Columbia Threadneedle’s Fund Watch survey for Q4 of 2023 marked 39 funds as achieving top-quartile returns over a three-year stretch, compared to just six funds achieving the status a year ago.
The 39 reaching the status make up 2.8% of funds, a decrease from the 3.9% of funds reaching a top-quartile performance in Q3 of 2023. Historically, the percentage of funds with top-quartile status has sat between 2-4%. While the number of specific funds with top-quartile performances decreased in the final quarter of the year, only two of the Investment Association’s 56 sectors failed to achieve positive total returns, on average.
Kelly Prior, investment manager in the multi-manager team at Columbia Threadneedle Investments, said: “Consistency faltered in the fourth quarter as the mood music again took on a different tempo. Having failed to respond to expectations of a change in rate outlook for much of the year, the final Federal Reserve meeting of 2023 offered a more dovish tone.
The Japan sector had the largest number of funds which reached top quartile, with 12.3% of the funds sitting within that group.
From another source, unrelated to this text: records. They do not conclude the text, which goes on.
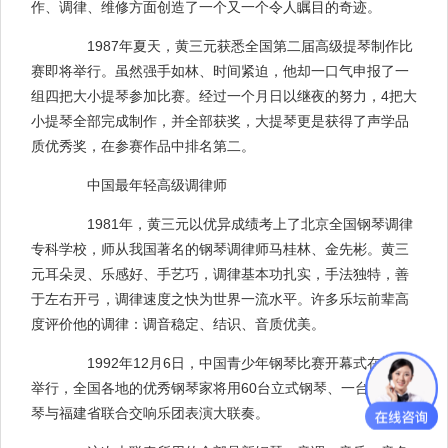
作、调律、维修方面创造了一个又一个令人瞩目的奇迹。
1987年夏天，黄三元获悉全国第二届高级提琴制作比
赛即将举行。虽然强手如林、时间紧迫，他却一口气申报了一
组四把大小提琴参加比赛。经过一个月日以继夜的努力，4把大
小提琴全部完成制作，并全部获奖，大提琴更是获得了声学品
质优秀奖，在参赛作品中排名第二。
中国最年轻高级调律师
1981年，黄三元以优异成绩考上了北京全国钢琴调律
专科学校，师从我国著名的钢琴调律师马桂林、金先彬。黄三
元耳朵灵、乐感好、手艺巧，调律基本功扎实，手法独特，善
于左右开弓，调律速度之快为世界一流水平。许多乐坛前辈高
度评价他的调律：调音稳定、结识、音质优美。
1992年12月6日，中国青少年钢琴比赛开幕式在福州
举行，全国各地的优秀钢琴家将用60台立式钢琴、一台卧式钢
琴与福建省联合交响乐团表演大联奏。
Japan also had 32.3% of funds that performed above the median over three years.
“Japan proved to be something of an outlier in 2023,” Prior said. “A market often forgotten due to its ever-decreasing importance in global indices, it continues to prove a rich hunting ground for active management.”
The two sectors which recorded negative performance in the fourth quarter of 2023 were China/Greater China, which fell 8.4%, and UK Direct Property, which lost 0.2%. The greatest returns came from the Latin America sector, up by 12%, and the Technology & Telecom sector, returning an average of 11.8%. Property Other also saw strong gains, with an increase of 10.3%.
“As we peer into our tea leaves for inspiration for the year to come it strikes us that we may be nearing a time to be brave. China, the standout underperformer this quarter, looks ripe for a change of sentiment while India is priced for perfection, and if private equity needs to start deploying capital, then smaller companies are viewed as a steal, particularly in the UK,” Prior said.
“High yield has been fabulous but when floating rates start to bite there will be winners and losers, and emerging market central bankers have been ahead of the curve in hiking and then cutting interest rates while their developed market cousins sat on the sidelines. Indeed, a change in the fortunes of the ‘Magnificent Seven’ stocks could result in a change in consistency outcomes for US equity funds too.”